Subsequently, the World Health Assembly adopted the WHO Global Strategy and Plan of Action on Public Health, Innovation and Intellectual Property (GSPOA-PHI) in 2008. This comprehensive strategy outlined the WHO’s work on IP and presented actionable steps to be taken by member states.
In 2015, the WHA extended the GSPOA’s timeframe to 2022. The Strategy’s impact was far-reaching, kickstarting the establishment of the Medicines Patent Pool by UNITAID and WHO and the discussions on an R&D treaty, ultimately leading to experimentation with innovative R&D financing mechanisms.
The GSPOA continues to serve as the cornerstone of the WHO’s work on IP and public health to this day.

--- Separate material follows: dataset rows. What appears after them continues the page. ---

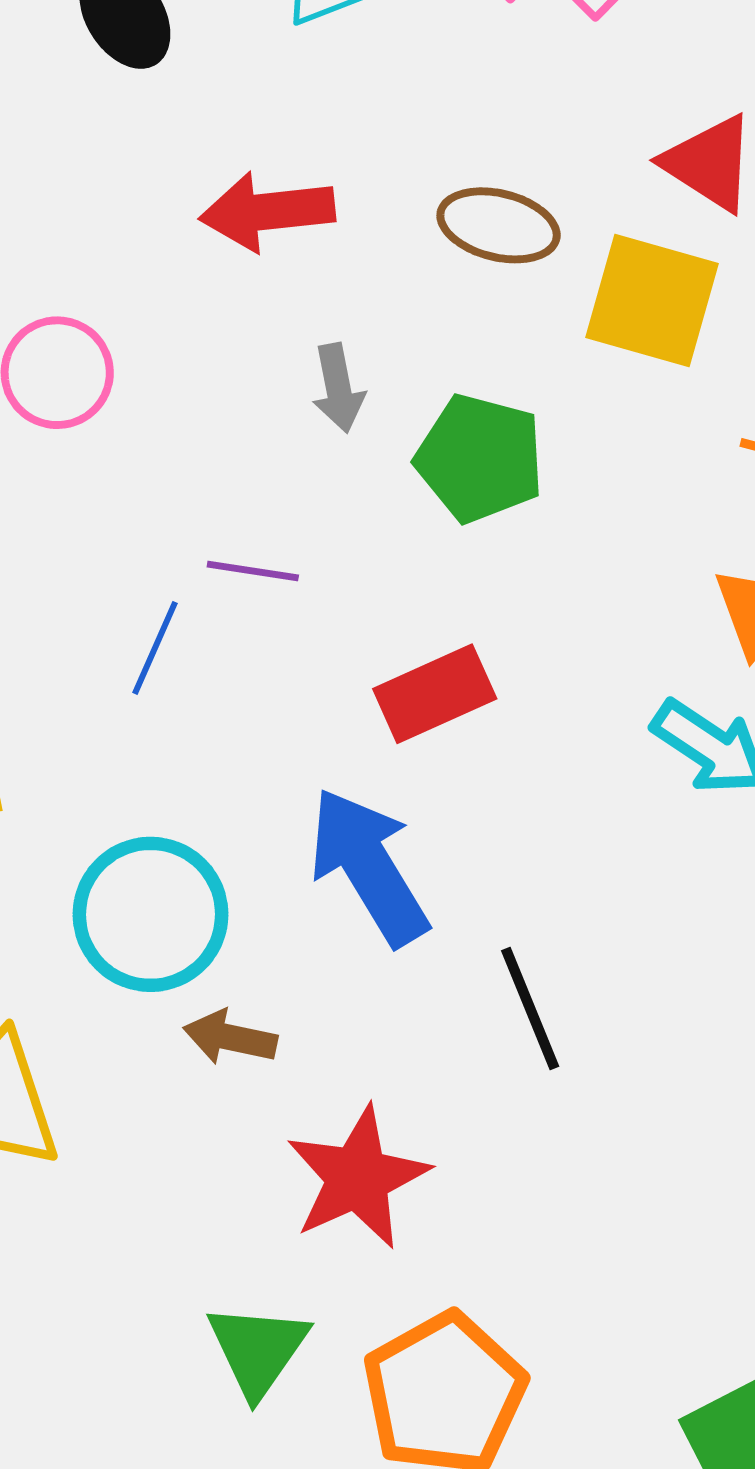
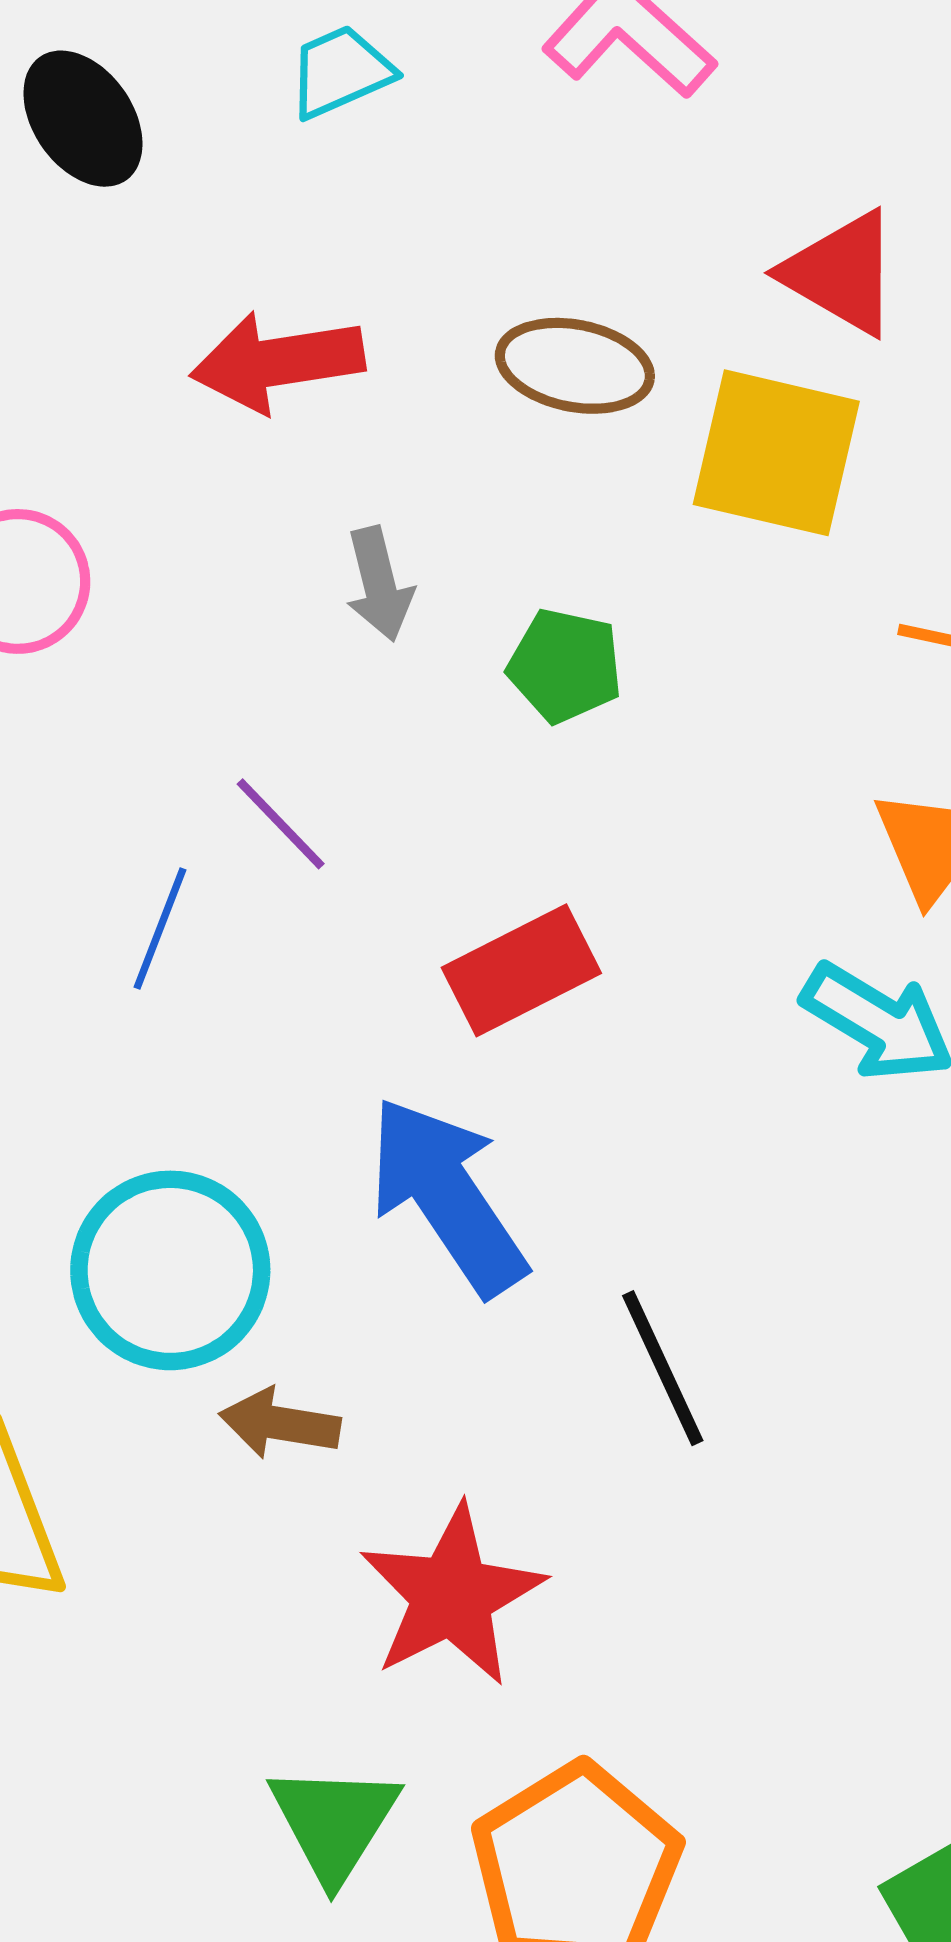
green pentagon: (480, 458) -> (565, 666), size x0.7
purple line: (253, 571) -> (281, 824), turned 40

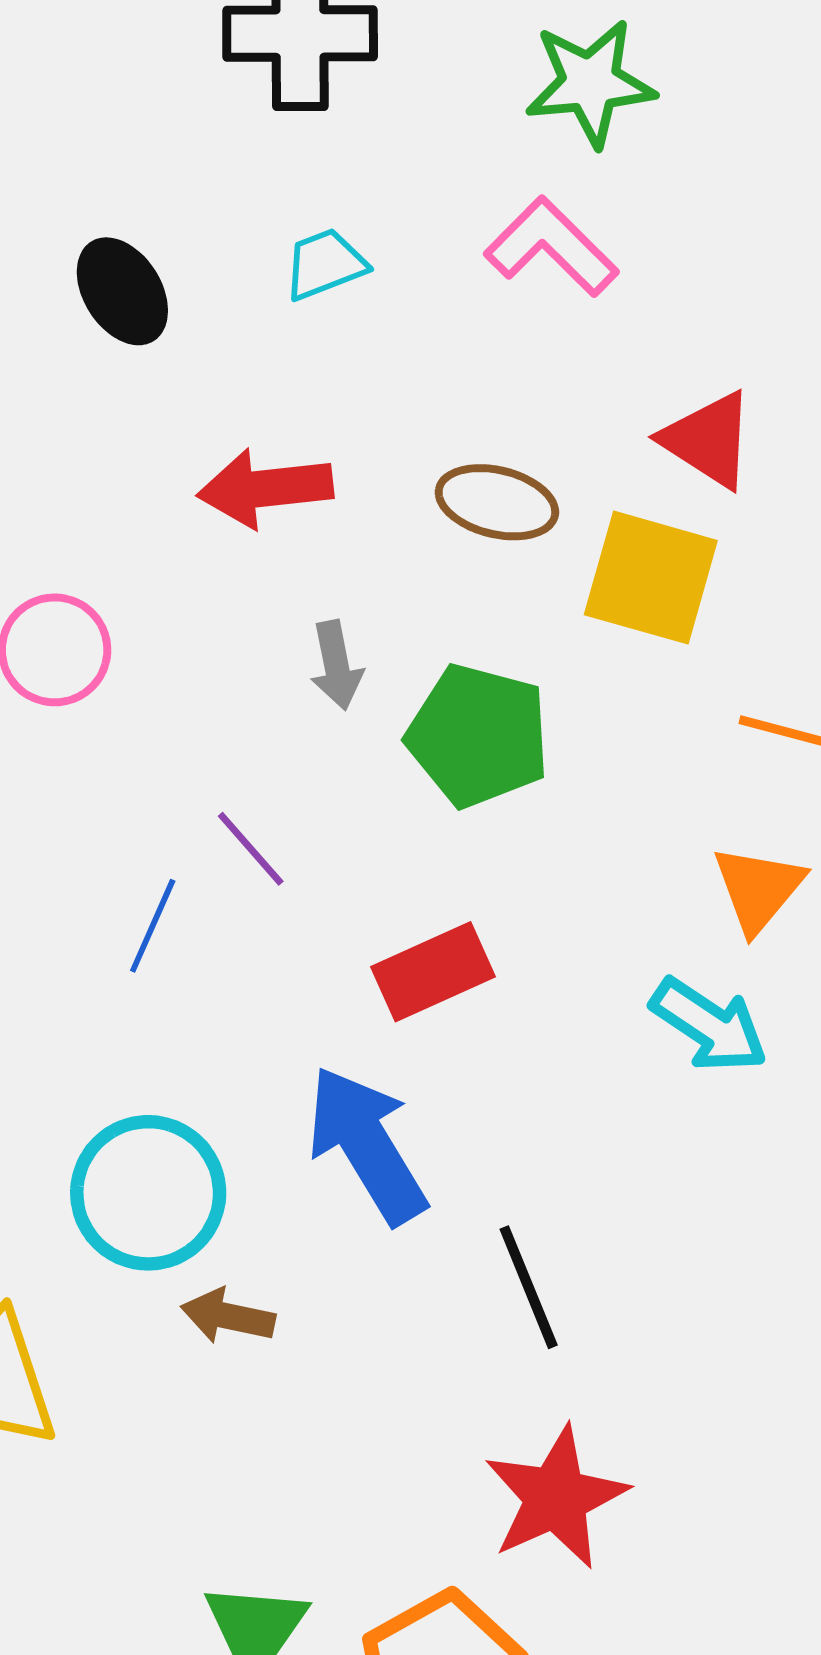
green pentagon: (565, 666) -> (478, 736), size x1.6
red star: (452, 1595) -> (556, 1498), moved

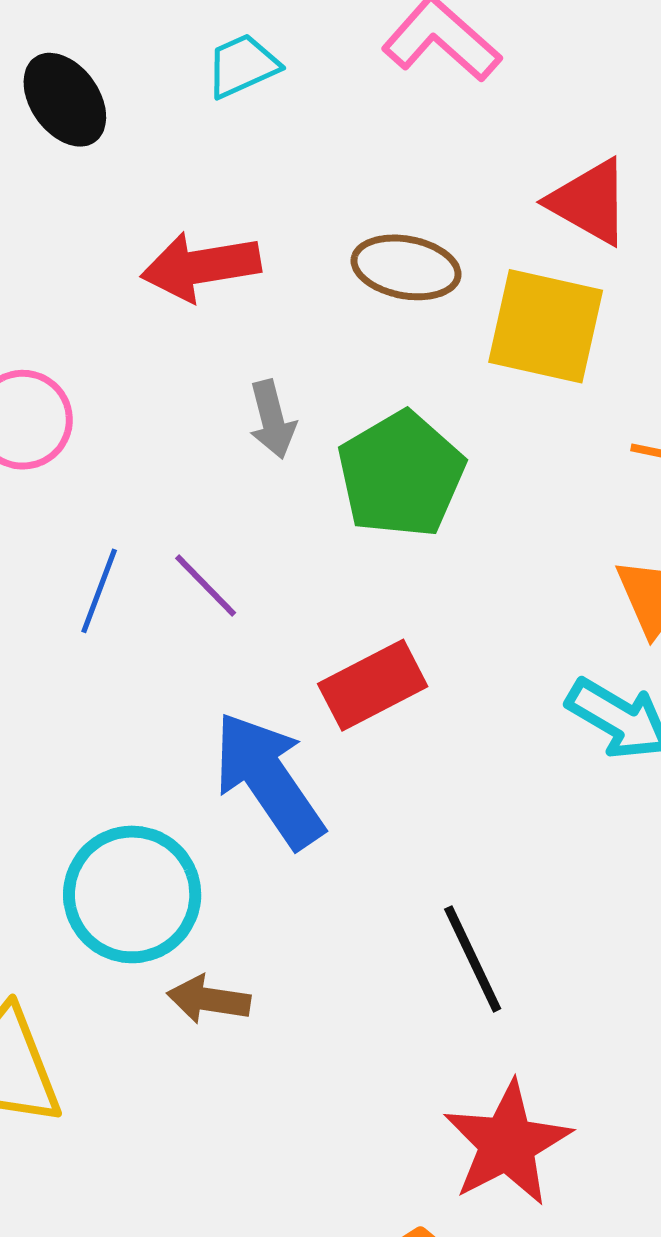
green pentagon: (478, 736) -> (401, 475), turned 30
blue line: (153, 926) -> (99, 591), moved
blue arrow: (367, 1145) -> (269, 780), moved

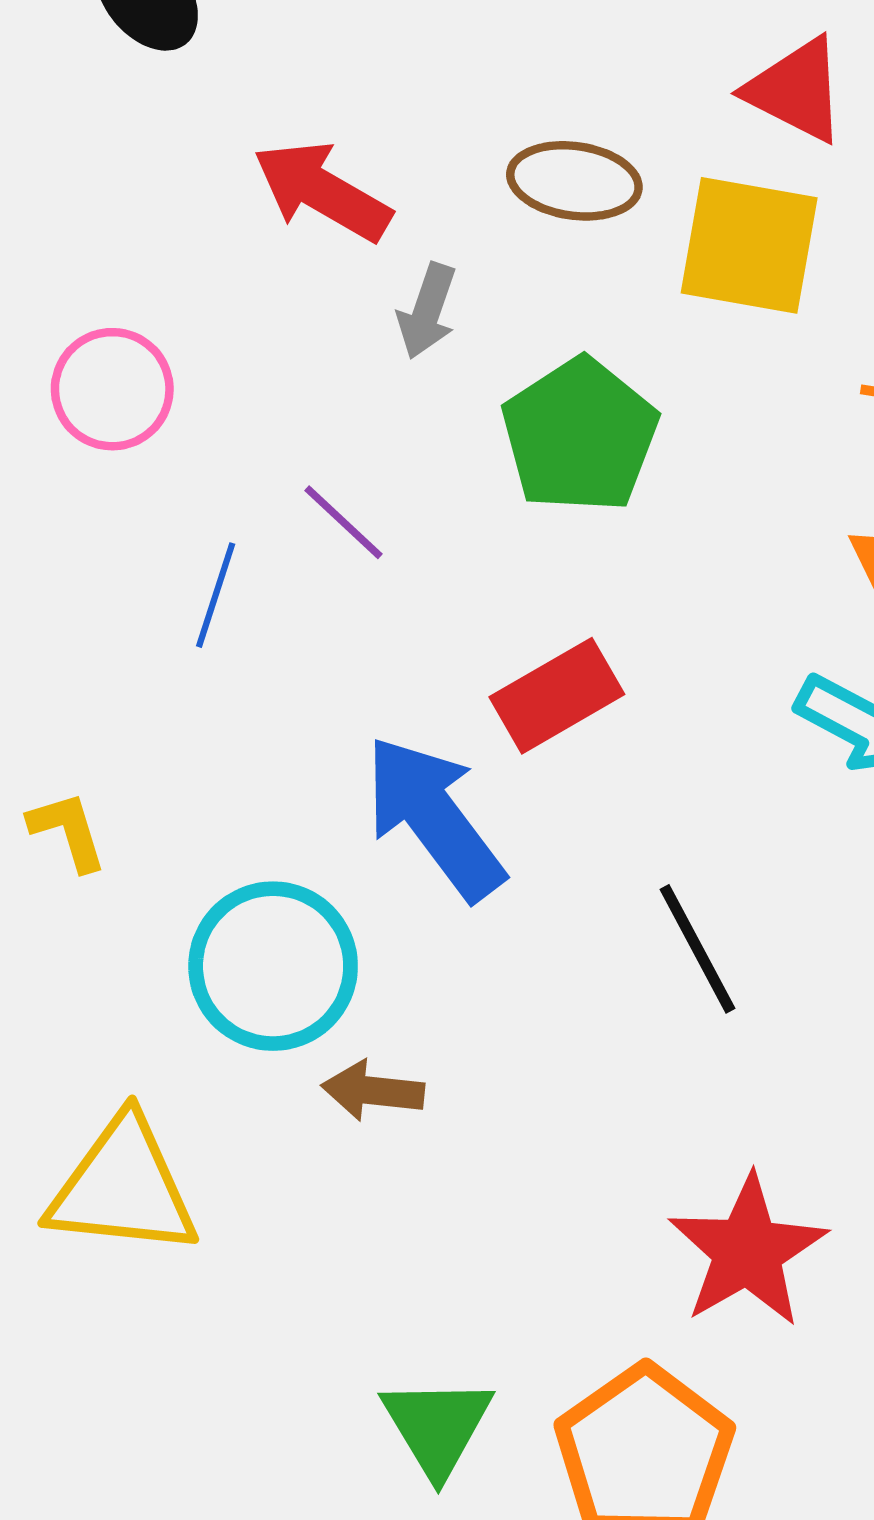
red arrow: (201, 267) -> (322, 191), turned 42
gray arrow: (272, 419) -> (427, 311), moved, turned 36
purple line: (206, 585) -> (343, 522), moved
black line: (473, 959) -> (697, 949), moved

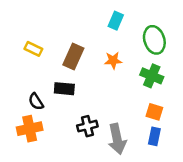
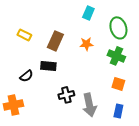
black semicircle: (36, 102) -> (26, 76), turned -96
orange cross: (30, 129) -> (13, 105), moved
blue rectangle: (154, 136) -> (118, 111), moved

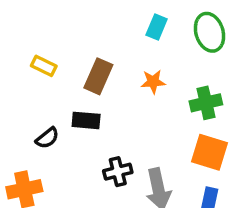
green ellipse: (118, 28) -> (209, 32), moved
green cross: (116, 56) -> (206, 103), turned -36
orange square: (118, 84) -> (209, 152), size x1.5

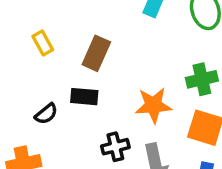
yellow rectangle: (44, 66) -> (43, 43), turned 35
orange star: (153, 82) -> (153, 105), moved, size x1.5

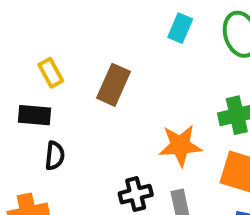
black rectangle: (84, 97) -> (35, 115), moved
black semicircle: (46, 114) -> (55, 156), turned -45

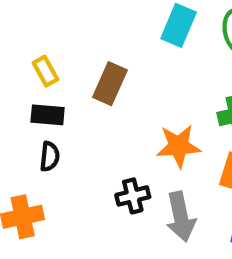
cyan rectangle: (180, 28) -> (179, 25), size x1.4
black rectangle: (35, 115) -> (48, 115), moved

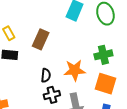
black semicircle: (50, 156) -> (46, 75), moved

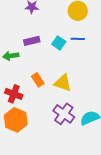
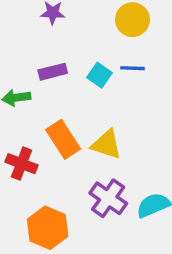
orange rectangle: (38, 80) -> (63, 139), size x1.5
orange hexagon: (16, 120) -> (48, 228), moved

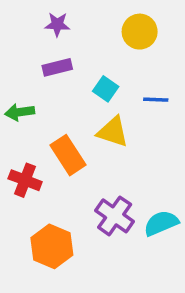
blue line: (132, 68) -> (156, 100), moved
purple rectangle: (53, 72) -> (57, 67), moved
yellow triangle: (106, 144) -> (113, 132), moved

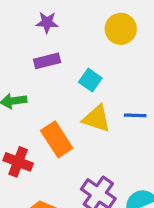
blue line: (156, 100) -> (135, 115), moved

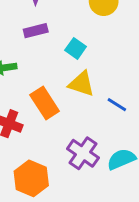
blue line: (135, 115) -> (117, 105), moved, turned 30

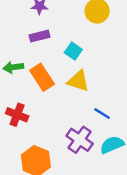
orange rectangle: (45, 103) -> (42, 77), moved
blue line: (117, 105) -> (102, 114), moved

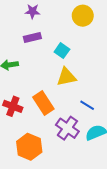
orange rectangle: (42, 77) -> (43, 103), moved
yellow triangle: (78, 81) -> (66, 77), turned -30

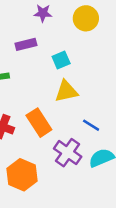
purple star: (32, 11) -> (43, 13), moved
cyan square: (62, 51) -> (61, 60), turned 32

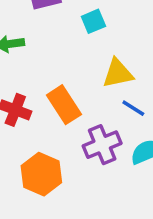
yellow triangle: (66, 91) -> (118, 73), moved
purple cross: (68, 153) -> (102, 145), turned 32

For the past decade, WHO has actively participated in the Trilateral Collaboration alongside the WTO and WIPO. This collaboration encompasses the preparation of reports on IP, access to medical technologies, and innovation, the most recent of which was published in 2020. The WHO would struggle to contribute meaningfully to the Trilateral collaboration if it cannot discuss IP in-house.
IP issues and access to medical products resurfaced as an urgent matter during the COVID-19 pandemic. In the early days of the pandemic, the WHO moved swiftly to establish the COVID-19 Technology Access Pool (C-TAP) in May 2020 to facilitate the voluntary sharing of IP as well as technical know-how for scaling up the production of medical products needed to respond to the pandemic. C-TAP is currently being repurposed to address future pandemics more broadly, an issue that is also on the table at the Pandemic Agreement negotiations.
In summary, the WHO has a longstanding history of debating and advising on the impacts of IP on innovation and public health. Those who now argue that intellectual property policy is the exclusive domain of the WTO are either ill-informed or ill-intentioned.